After the successful screening of her previous film at the 63rd Berlinale and a number of other festivals around the world, Marta Popivoda will premiere her new film at the prestigious festival in Rotterdam.
Marta Popivoda’s feature-length documentary, Landscapes of Resistance, has been selected for the main competition program atthe 50th Rotterdam International Film Festival (IFFR), to be held in hybrid form (live and online) from February 1st to 7th, 2021. The competition program, called “Tiger Competition”, reveals and supports innovative authors on the rise, whose works push the boundaries of film.
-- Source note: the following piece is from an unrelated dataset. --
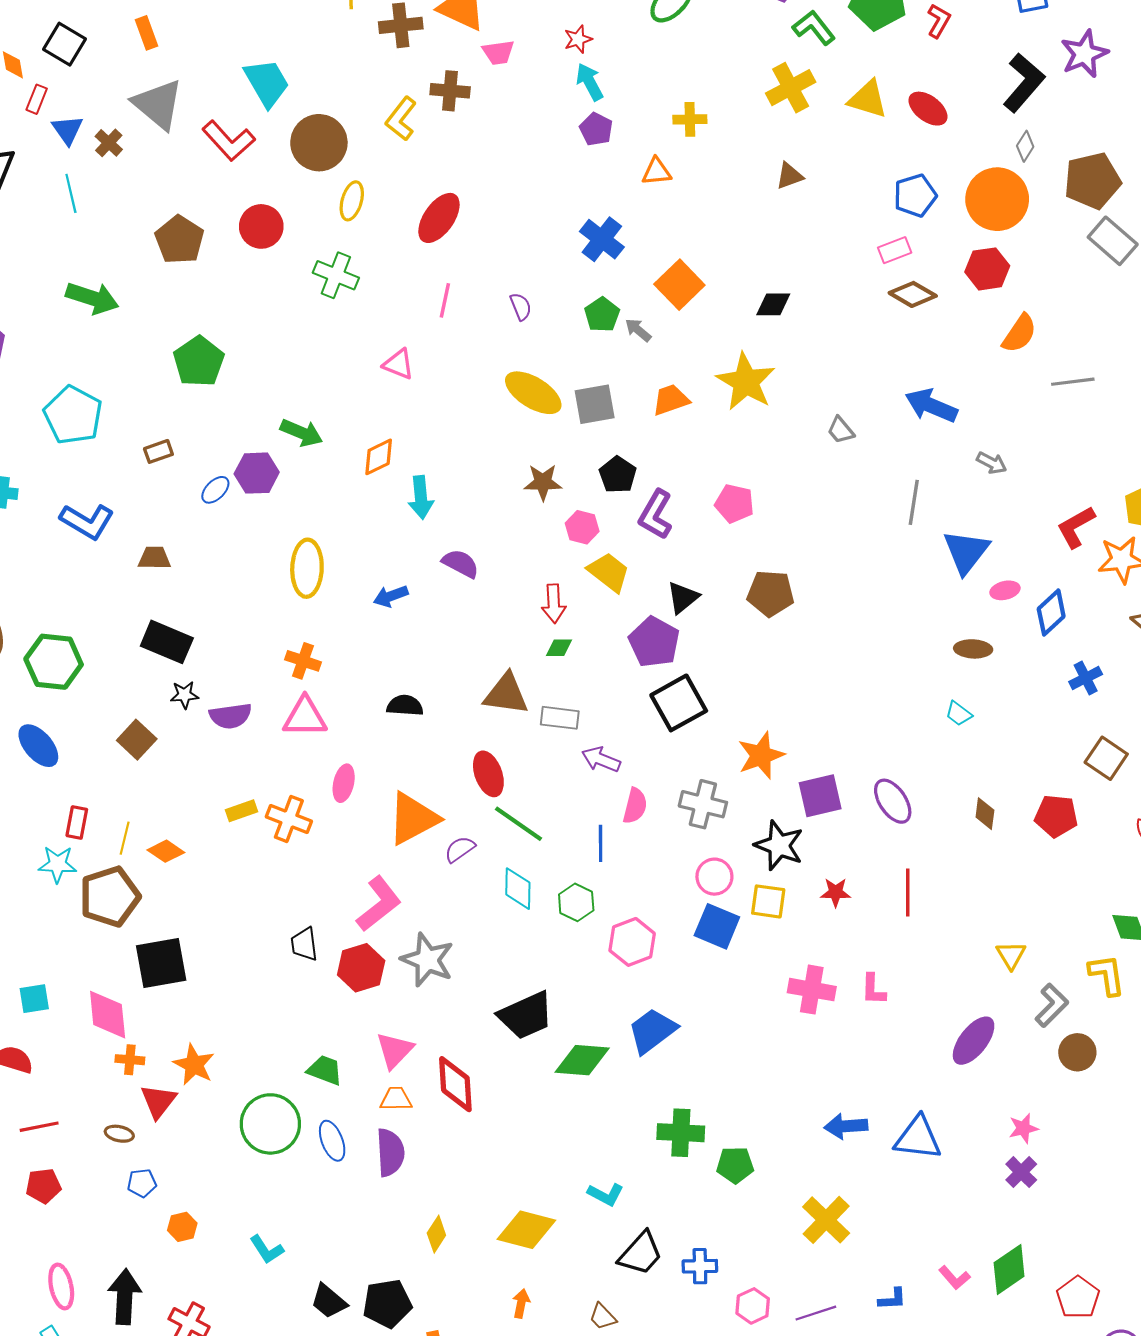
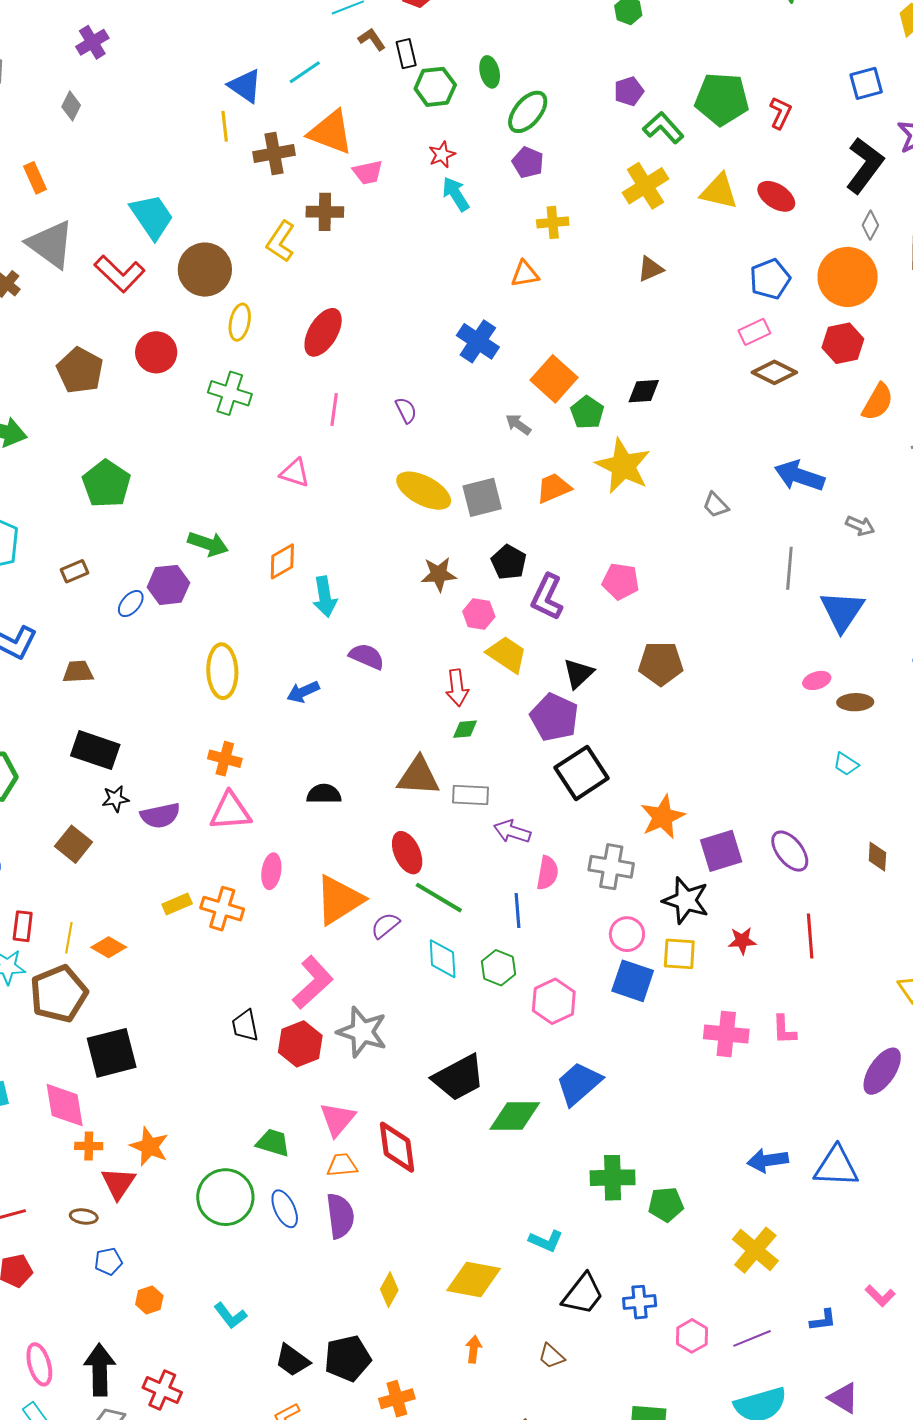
purple pentagon: (596, 129) -> (528, 162), moved
green pentagon: (602, 315) -> (587, 412), moved
pink ellipse: (1005, 590) -> (817, 680), moved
The selection includes 16 films from around the world.
The film Landscapes of Resistance records a journey through the memories of the anti-fascist fighter Sonja (97), one of the first partisans in Serbia, who was also among the leaders of the resistance movement in Auschwitz. As Sonja talks, we travel through the landscapes of her revolutionary youth – the forests and mountains of Serbia and the muddy terrain of Auschwitz, recorded as they look today – as well as through her small apartment in downtown Belgrade, where she lives with her husband and cat. As a great narrator, Sonja is able to talk about events from the past without “remembering”, which directly transports us to the specific atmosphere and way of thinking that gave rise to the anti-fascist resistance in Yugoslavia. We let her story travel through time, towards the bodies of new generations, suggesting that it is always possible to think and resist.
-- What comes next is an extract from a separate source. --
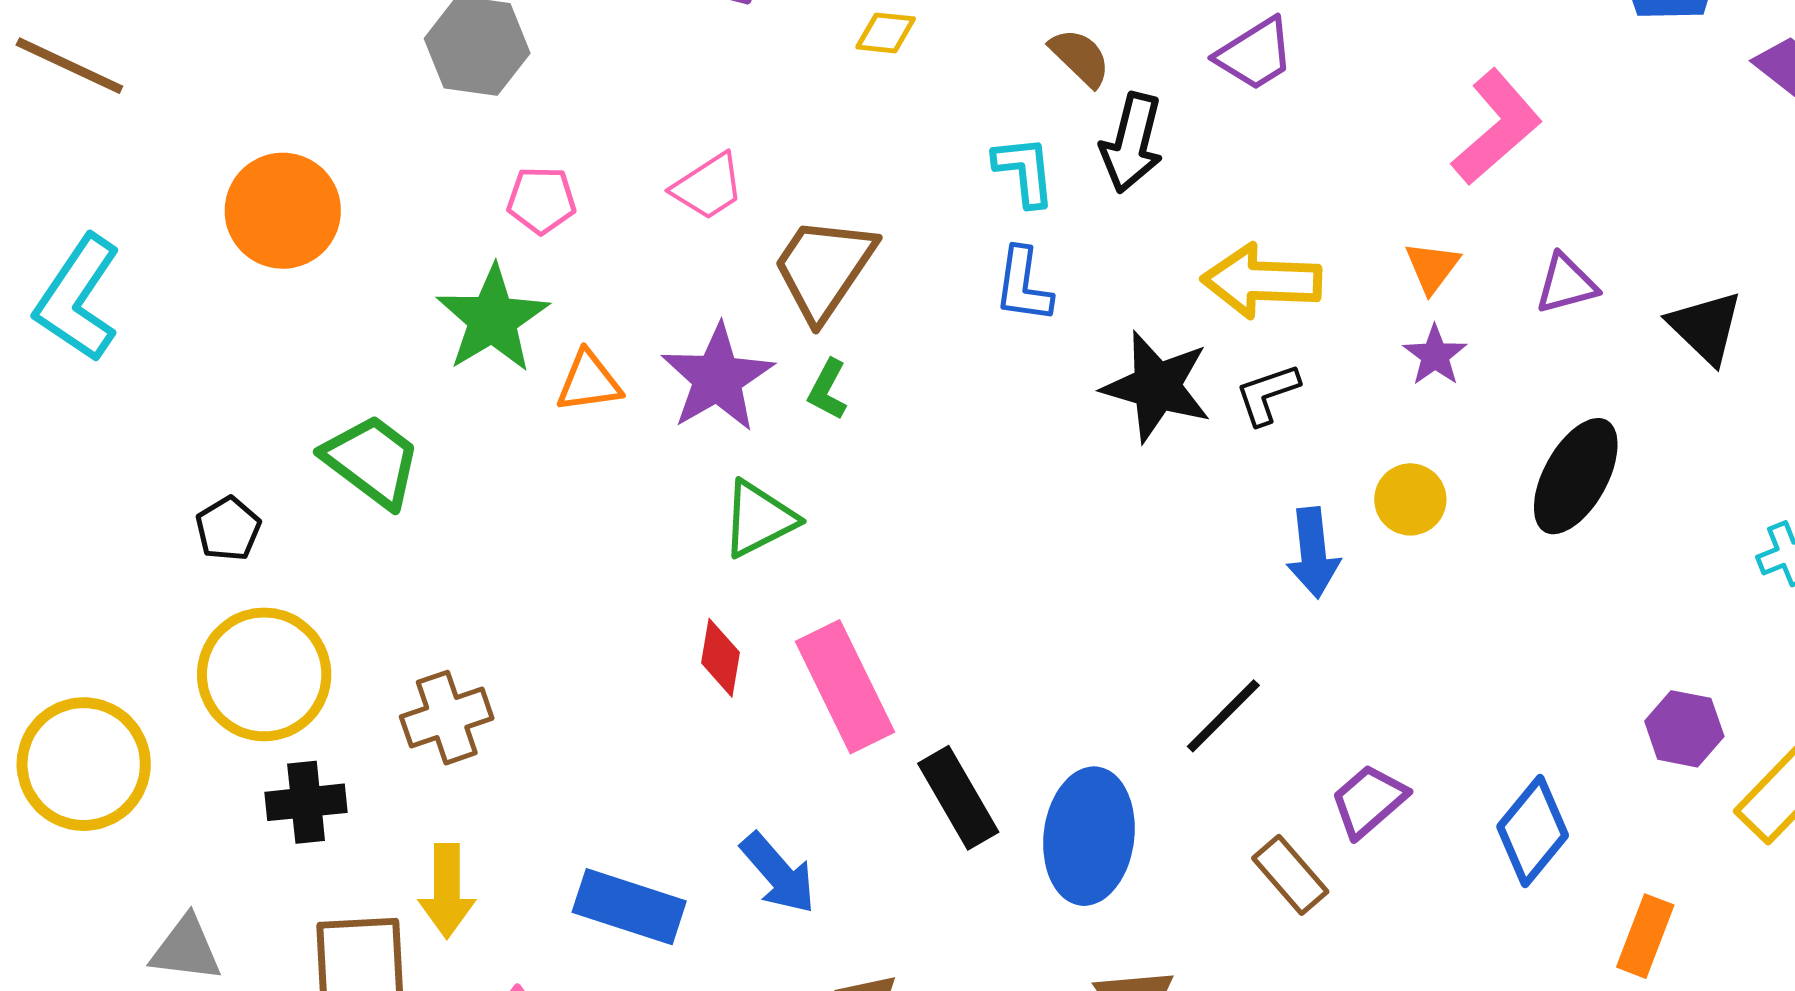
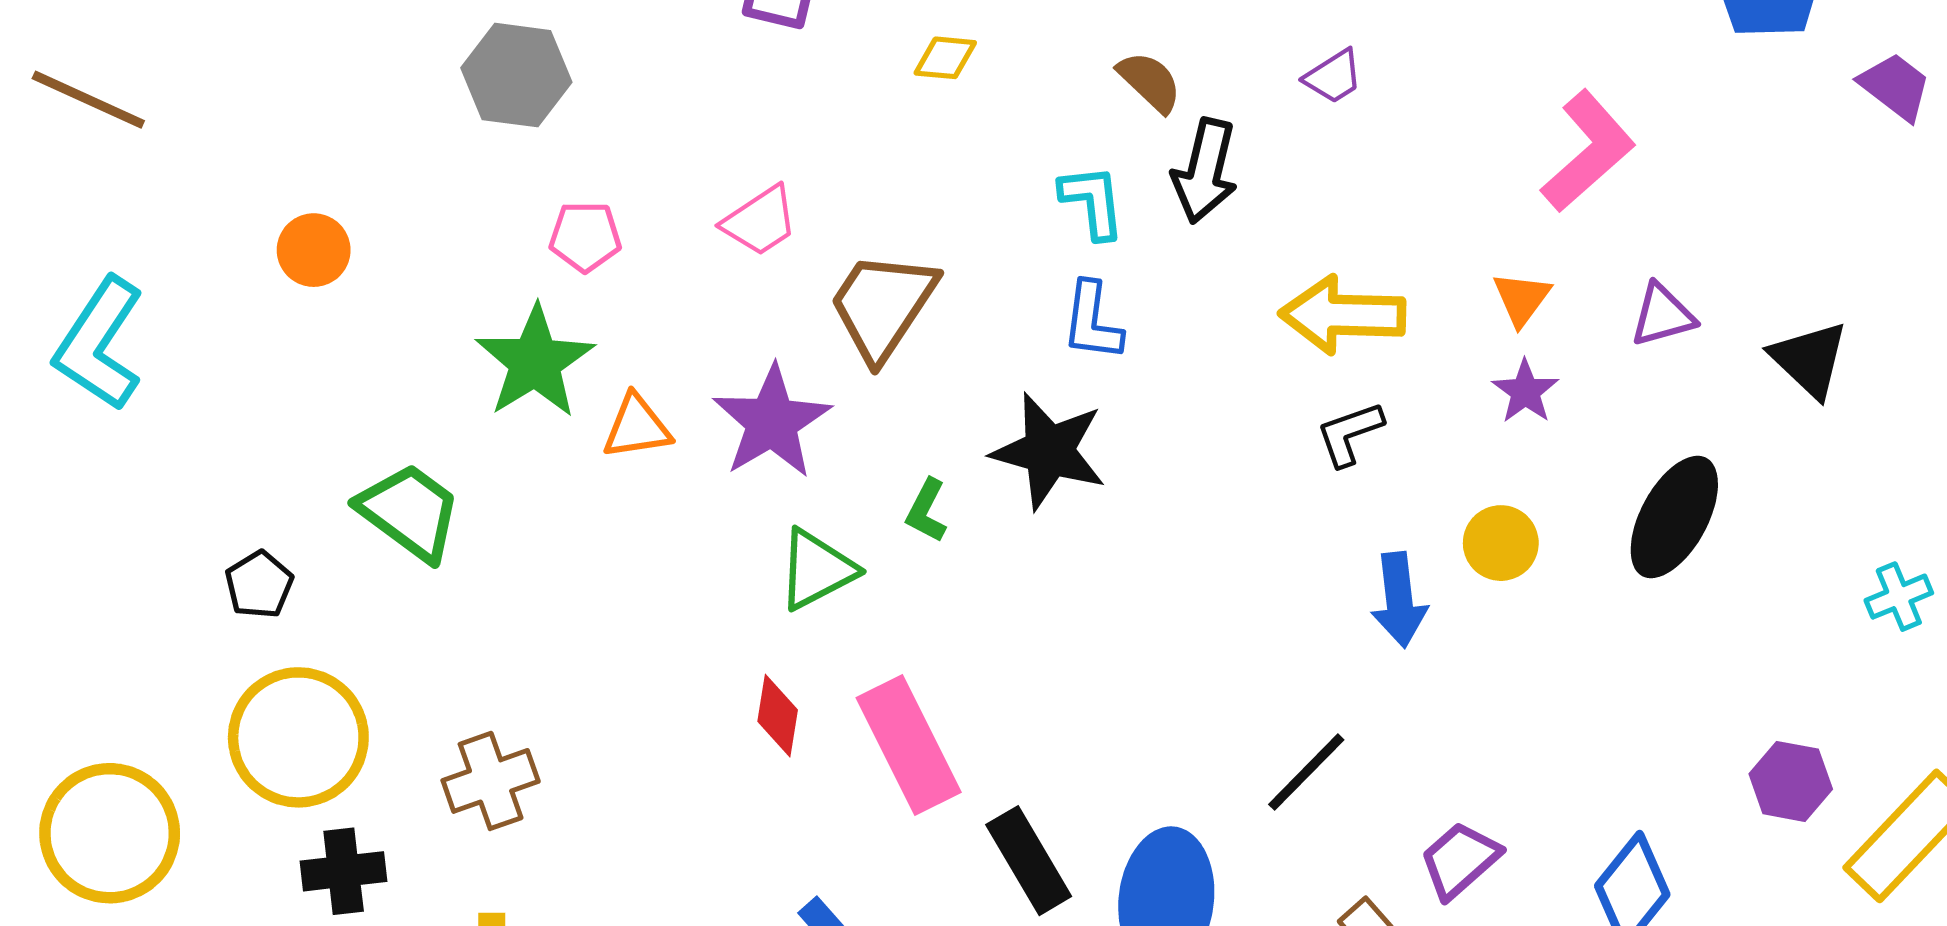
purple trapezoid: (1255, 54) -> (1333, 77), size x0.7
orange circle: (283, 211) -> (314, 250), size x0.6
black star: (1157, 387) -> (1049, 451), moved
green L-shape: (828, 390) -> (926, 511), moved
The protagonists are Sofia Sonja Vujanović (Stanišić), Ivo Vujanović and Ivanka Maksović. The script was also written by Marta Popivoda,with helo from Ana Vujanović, the director of photography is Ivan Marković, the editor is Jelena Maksimović, the sound designer is Jakov Munižaba, while the sound mix was done by Simon Apostolou.
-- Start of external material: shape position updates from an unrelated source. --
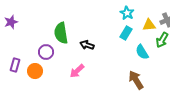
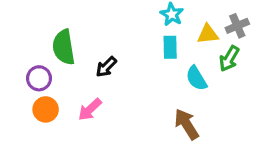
cyan rectangle: (126, 33) -> (170, 47), turned -32
black arrow: (87, 45) -> (106, 67), turned -64
orange circle: (35, 71) -> (46, 109), moved

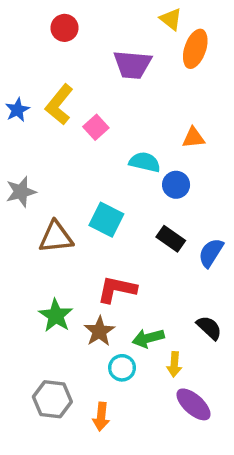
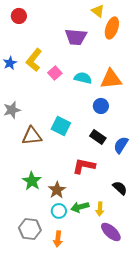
red circle: (64, 28) -> (19, 16), moved
orange triangle: (193, 138) -> (111, 79), size x1.6
cyan semicircle: (145, 162) -> (83, 78), moved
red L-shape: (117, 289) -> (84, 166), moved
green arrow: (148, 338) -> (80, 207), moved
cyan circle: (122, 368) -> (59, 211), moved

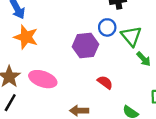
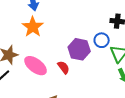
red semicircle: (105, 82) -> (64, 67), moved

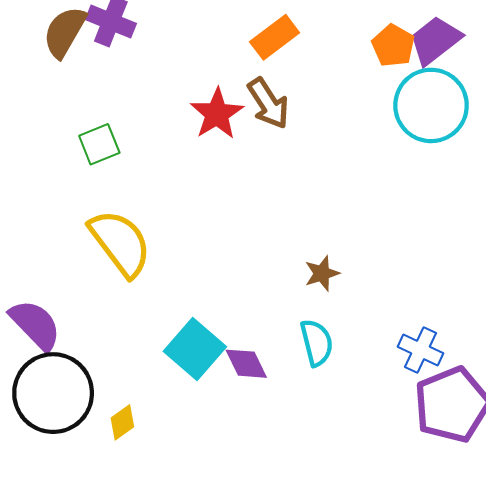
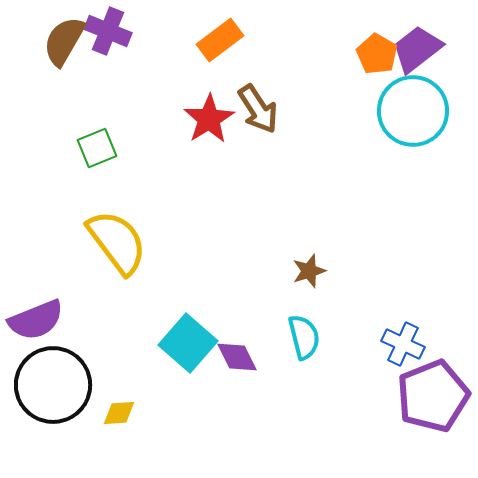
orange rectangle: (275, 37) -> (220, 40), moved
purple semicircle: (35, 325) -> (36, 320), turned 112
yellow diamond: (122, 422) -> (119, 413), turned 32

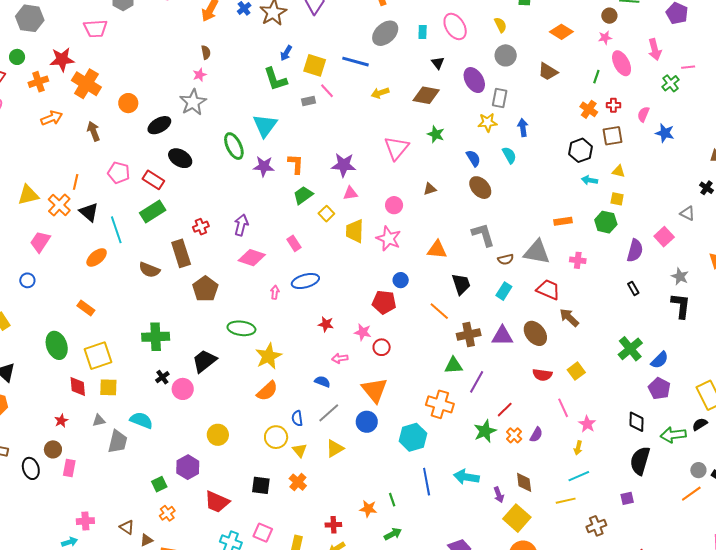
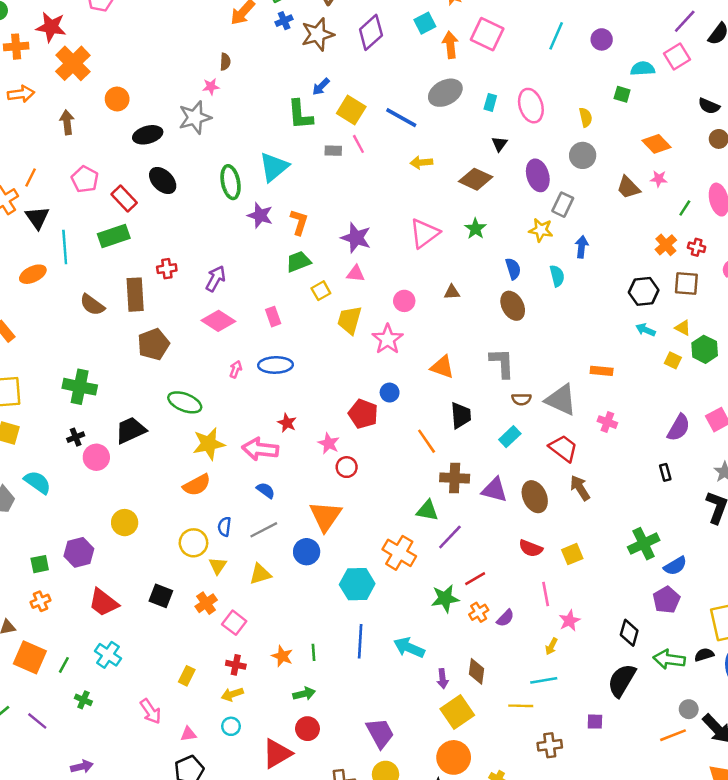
pink star: (605, 38) -> (659, 179), moved
green hexagon: (606, 222) -> (705, 349), moved
pink arrow: (340, 358) -> (260, 449), moved, size x1.8
pink square: (263, 533) -> (234, 623), moved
Marta Popivoda (Belgrade / Berlin) is a film director, video artist and cultural worker. Her work explores the tensions between memory and history, collective and individual bodies, as well as ideology and everyday life, with a special focus on the anti-fascist and feminist potentials of the Yugoslav socialist project. In her artistic creation and research, she nurtures collective practices, and for many years was a member of the TkH collective (Walking Theory). Popivoda’s first feature-length documentary, Yugoslavia, as Ideology Moved Our Collective Body, premiered at the 63rd Berlinale, and was then screened at numerous international and domestic film festivals. Popivoda’s work has also been presented in galleries and museums, such as Tate Modern in London, MoMA in New York, M HKA in Antwerp, the Museum of Modern Art in Ljubljana, the Museum of Contemporary Art in Belgrade, etc. Popivoda is the winner of the prestigious Berlin Art Prize, awarded by the Berlin Academy of Arts, as well as the Edith-Russ-Haus Award for Emerging Media Artist.